All three of the new ETF themes have equivalent products in the US that have combined assets under management (AUM) of $4.1bn.
QCLN is the largest of the three ETFs in the US with $3.1bn AUM having launched in February 2007. The change in investment objective will see the ETF switch from tracking the Nasdaq AlphaDEX Small Cap Core index to the Nasdaq Clean Edge Green Energy index.
The new strategy will offer investors exposure to companies engaged in the manufacturing, development, and installation of clean energy technology.
First Trust said in a statement: “Given the strong demand in the market for clean energy technologies exposure, the manager believes that instead of tracking an index that provides exposure to US small cap core companies, tracking an index that provides exposure to companies that are involved in clean energy technologies should make the ETF more marketable.”
Launched in November 2018, FDNI is the smallest of the US-listed ETFs with $128m AUM. Having previously tracked the NASDAQ AlphaDEX® Switzerland index, the ETF will now replicate the Dow Jones International Internet index.
This new objective will provide investors with exposure to 40 of the largest and most actively traded non-US companies in internet commerce and services.
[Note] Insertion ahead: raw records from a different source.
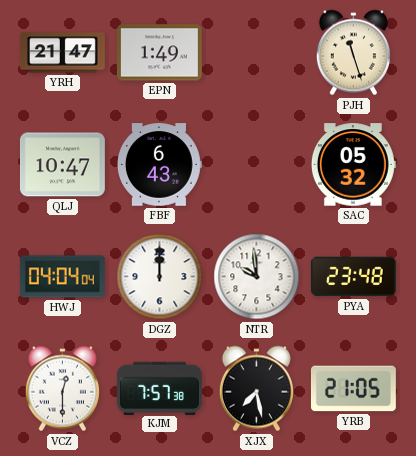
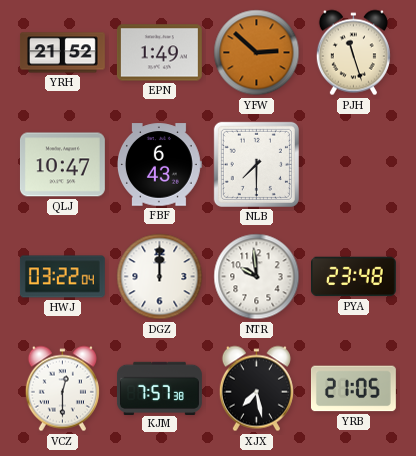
YRH: 21:47 -> 21:52
YFW: none -> 2:52
NLB: none -> 7:30
SAC: 05:32 -> none
HWJ: 04:04 -> 03:22
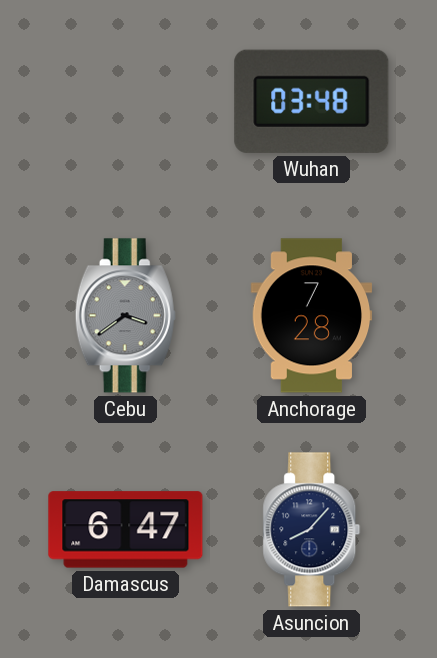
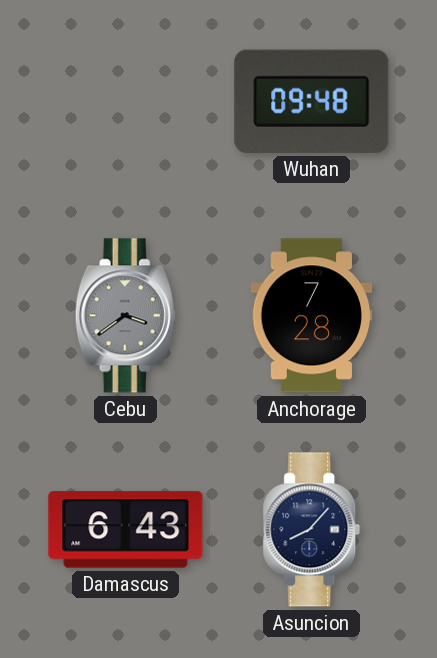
Wuhan: 03:48 -> 09:48
Damascus: 6:47 -> 6:43
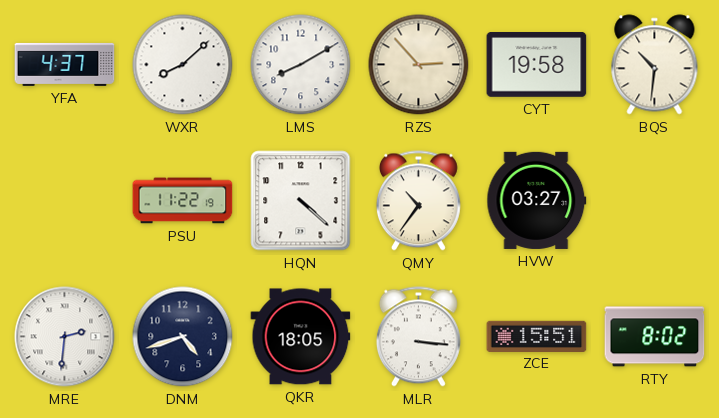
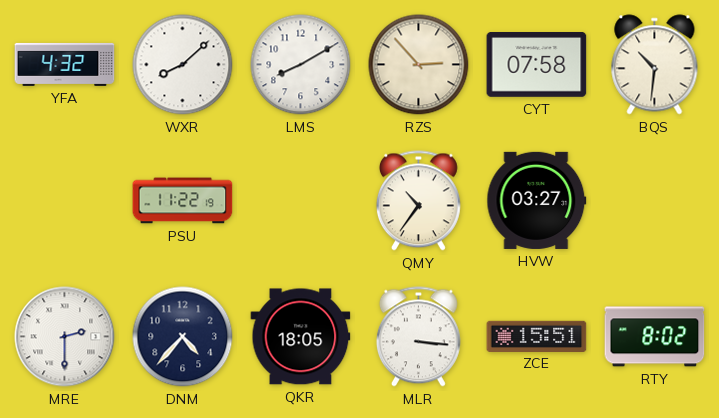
YFA: 4:37 -> 4:32
CYT: 19:58 -> 07:58
HQN: 4:22 -> none
MRE: 2:31 -> 2:30
DNM: 4:42 -> 4:37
Furthermore, the product’s base currency will be changed from Swiss francs to US dollars.
“The manager believes that a more specific investment policy aimed at companies that are engaged in the exponential growth of internet services and internet commerce would better position the ETF for growth,” the firm added.
The final ETF, NXTG, saw its $914m US-listed counterpart debut in 2011. NXTG has changed from tracking the NASDAQ AlphaDEX® Japan index to the Indxx 5G & NextG Thematic index.
Its new strategy will see it invest in up to 100 securities issued by companies that are currently or planning to commit resources to the research, development, and application of 5G technology. Also, the ETF’s base currency will switch from Japanese yen to US dollars.
Rupert Haddon (pictured), managing director, head of sales at First Trust, said: “With 5G’s transition now fully underway, tracking an index that provides exposure to companies involved in this next-generation technological innovation and infrastructure will enhance the marketability of the ETF.
"We are seeing increasing demand for and robust performance in our US-domiciled 5G focused ETF. We are delighted to be partnering with market leaders Indxx, pioneers in innovative and custom indexing, in bringing this to the UCITS market.”
There was increasing demand for thematic ETFs in 2020 with investors pouring a record €9.5bn into the segment, according to data from Morningstar.
At the other end of the spectrum, smart beta had a torrid year with value, size and low volatility all significantly underperforming the market.